Poland and World Exhibition EXPO-2017 in Astana


10.11.2016 Wladyslaw Sokolowski

Traditional sources of energy such as coal, petroleum, or gas, will sooner or later deplete. Contemporary technologies of their extraction and processing are going to get outdated as well. A human being’s desire to live in a more secure and clearer environment leads us to the new, perhaps presently understudied or unknown, methods of providing us with heat, light and power. Although search and exploitation of new sources of energy, including renewable ones (sun, wind, tides), is a competitive process, there is a space for cooperation between nations. Too often we ignore the message of Prometheus and seek the more and more dangerous tools to obtain fuel. And once we get them, by truly Promethean sacrifices, we jealously keep it away from everyone, while simultaneously wasting what has been given to us by the Earth and the Sun. Driven by an atavistic fear of the cold and dark, we build plans for a better, richer life, which are based on vague, deceptive visions of energy security. The nations that lack any known (and accessible) energy resources, feel endangered. At times the threats led to devastating wars, while sometimes they pushed the endeavors that proved fruitful, even salvaging for the humanity. The countries that are netto importers of energy, seek effective strategies of defense in the face of pressure from the exporters’ governments. Those in possession of their own resources strive to maintain their monopolies and therefore do not engage in searching new sources of energy.

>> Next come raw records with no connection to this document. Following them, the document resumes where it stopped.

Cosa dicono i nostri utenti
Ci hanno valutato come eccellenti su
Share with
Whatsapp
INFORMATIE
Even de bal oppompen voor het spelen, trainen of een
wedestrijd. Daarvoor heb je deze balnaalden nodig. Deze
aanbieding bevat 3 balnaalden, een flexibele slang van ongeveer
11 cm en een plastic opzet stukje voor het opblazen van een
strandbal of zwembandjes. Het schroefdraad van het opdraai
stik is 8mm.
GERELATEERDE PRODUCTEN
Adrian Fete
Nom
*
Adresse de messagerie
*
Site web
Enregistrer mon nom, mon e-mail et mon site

Kazakhstan, which has declared “Future Energy” the theme of its bid to host the EXPO 2017, is a rare exclusion. Controlling significant (4% of global) reserves of oil, uranium (12%), gas (2%), and coal, the country that continually explores its potential in oil drilling (especially on the Caspian shelf) and uranium processing, is not only becoming a major player at the European and Chinese fuel markets but also actively develops non-conventional energy sector at home. A few years ago a production of bioethanol was launched in the Tainshy district of the Northern Kazakhstan Oblast, which is a nation’s breadbasket, in addition to being “Little Poland” following the deportations by Stalin. In cooperation with UNDP Kazakhstan is implementing a program of promoting wind power. “Wind farms” are to rise soon in the southern Zhambyl Oblast. Usage of solar energy and that of the geothermal waters is increasing as well.

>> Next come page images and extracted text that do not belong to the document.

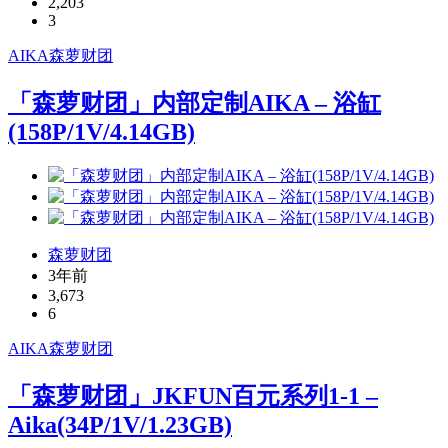
2,203
3
AIKA
森萝财团
「森萝财团」内部定制AIKA – 浴缸
(158P/1V/4.14GB)
森萝财团
3年前
3,673
6
AIKA
森萝财团
「森萝财团」JKFUN百元系列1-1 –
Aika(34P/1V/1.23GB)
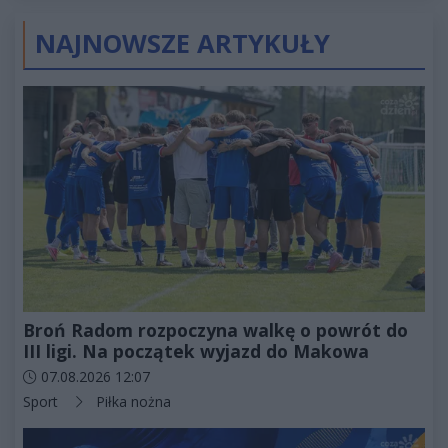
złotych
NAJNOWSZE ARTYKUŁY
Broń Radom rozpoczyna walkę o powrót do
III ligi. Na początek wyjazd do Makowa
Data dodania artykułu:
07.08.2026 12:07
Kategorie artykułu:
Sport
Piłka nożna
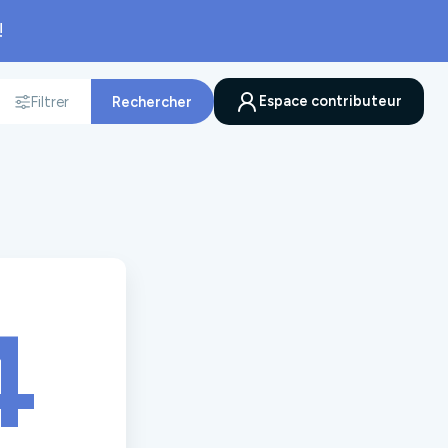
!
Espace contributeur
Filtrer
Rechercher
nnée
4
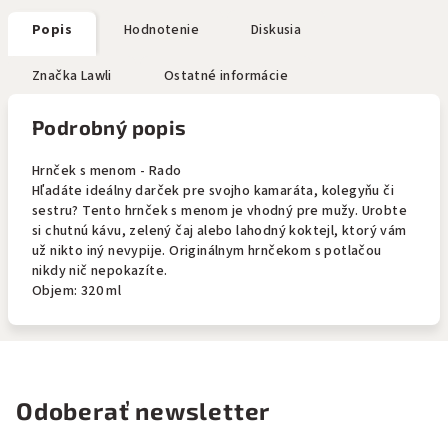
Popis
Hodnotenie
Diskusia
Značka
Lawli
Ostatné informácie
Podrobný popis
Hrnček s menom - Rado
Hľadáte ideálny darček pre svojho kamaráta, kolegyňu či
sestru? Tento hrnček s menom je vhodný pre mužy. Urobte
si chutnú kávu, zelený čaj alebo lahodný koktejl, ktorý vám
už nikto iný nevypije. Originálnym hrnčekom s potlačou
nikdy nič nepokazíte.
Objem: 320 ml
Odoberať newsletter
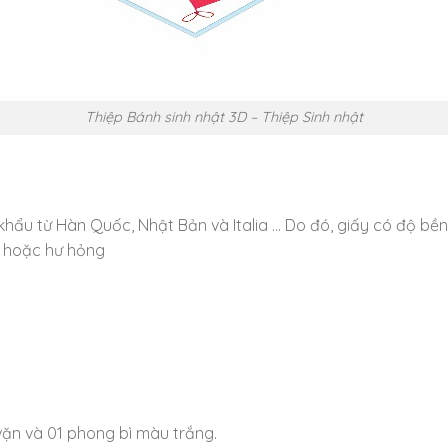
Thiệp Bánh sinh nhật 3D – Thiệp Sinh nhật
khẩu từ Hàn Quốc, Nhật Bản và Italia … Do đó, giấy có độ bề
 hoặc hư hỏng
vặn và 01 phong bì màu trắng.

Kazakhs believe that putting forward the issues of future energy at the 5th Astana Economic Forum and then at the EXPO 2017, will help attract new technologies and serious investments that would diminish the country’s dependence on export of traditional energy sources. At the same time debating future energy enhances peaceful cooperation and understanding between the peoples. The Prometheus’ sacrifice should not remain a mere legend.

The issue was part of the discussions at the Astana Economic Forum, where nobelists Robert Aumann (2005) and Eric Muskin (2007), prominent US economists Jeremy Rifkin and Alex Ignatiev, and other notable experts took part.

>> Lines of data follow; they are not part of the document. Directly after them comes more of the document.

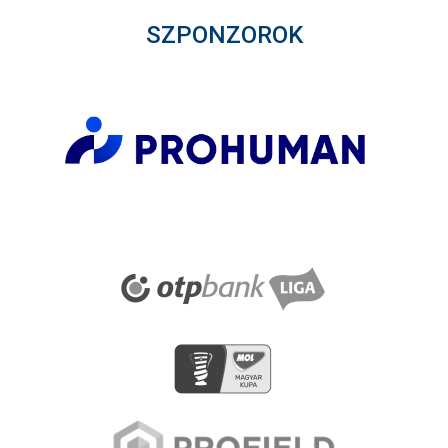
SZPONZOROK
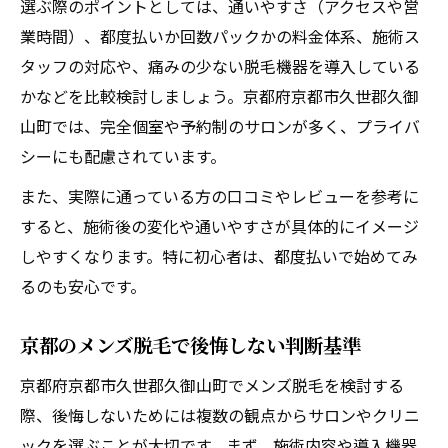
選ぶ際のポイントとしては、通いやすさ（アクセスや営
業時間）、都度払いか回数パックかの料金体系、施術ス
タッフの対応や、痛みの少ない脱毛機器を導入している
かなどを比較検討しましょう。京都府京都市久世郡久御
山町では、完全個室や予約制のサロンが多く、プライバ
シーにも配慮されています。
また、実際に通っている方の口コミやレビューを参考に
すると、施術後の変化や通いやすさが具体的にイメージ
しやすくなります。特に初心者は、都度払いで始めてみ
るのも安心です。
京都のメンズ脱毛で後悔しない判断基準
京都府京都市久世郡久御山町でメンズ脱毛を検討する
際、後悔しないためには複数の観点からサロンやクリニ
ックを選ぶことが大切です。まず、施術内容や導入機器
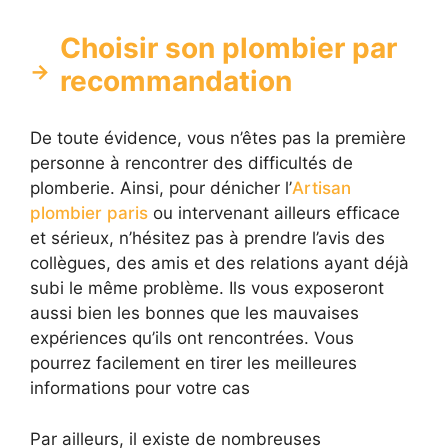
Choisir son plombier par
recommandation
De toute évidence, vous n’êtes pas la première
personne à rencontrer des difficultés de
plomberie. Ainsi, pour dénicher l’
Artisan
plombier paris
ou intervenant ailleurs efficace
et sérieux, n’hésitez pas à prendre l’avis des
collègues, des amis et des relations ayant déjà
subi le même problème. Ils vous exposeront
aussi bien les bonnes que les mauvaises
expériences qu’ils ont rencontrées. Vous
pourrez facilement en tirer les meilleures
informations pour votre cas
Par ailleurs, il existe de nombreuses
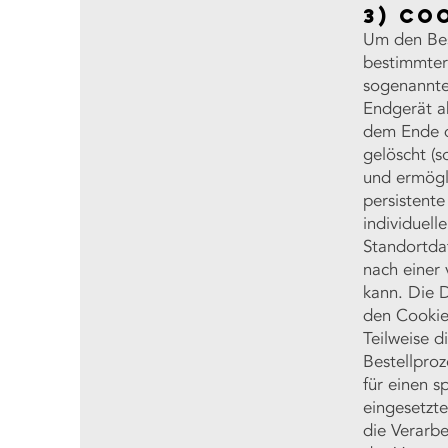
3) Co
Um den Bes
bestimmter
sogenannte 
Endgerät a
dem Ende d
gelöscht (s
und ermögl
persistent
individuel
Standortda
nach einer
kann. Die 
den Cookie
Teilweise 
Bestellproz
für einen s
eingesetzt
die Verarb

The Kazakh project’s logo represents the Sun – a symbol for and a source of energy, while rainbow-like asymmetrical petals remind of motion and power. Combined, this is connected to the new energy industry.

On 22 November 2012 at the 152nd general meeting of the Bureau of International Exhibitions in Paris, delegates from 157 countries was decided the host city of EXPO 2017. Kazakhstan is ready to offer 1.5 billion USD to arrange and host the exhibition. In case of winning the right, the exhibition complex on 133 hectares, which is being projected in a yurta-like shape, would host 93 pavilions. The complex may become a logical continuation, and according to some architects, a gem in the giant project of raising a 21st century city in the middle of the Steppe, which is known for its bold, stunning architecture, and wide application of new technologies and city-planning know-how, including environmentally-conscious ones.

We can find some remarks on “Aqmola” (Aq Mola – “White Temple”, a city on the bank of Ishim river, today: Astana), as a capital of Kazakhs in Adolf Januszkiewcz’s “Letters from Syberia” from 1842-43. He was a friend of Adam Mickiewicz and an inspiration for the character of Adolf in the 3rd part of the “Dziady” drama (Adolf Januszkiewicz, Dnevniki i pis’ma iz puteshestviya po kazakhskim stepyam, Amanat, Almaty, 2005).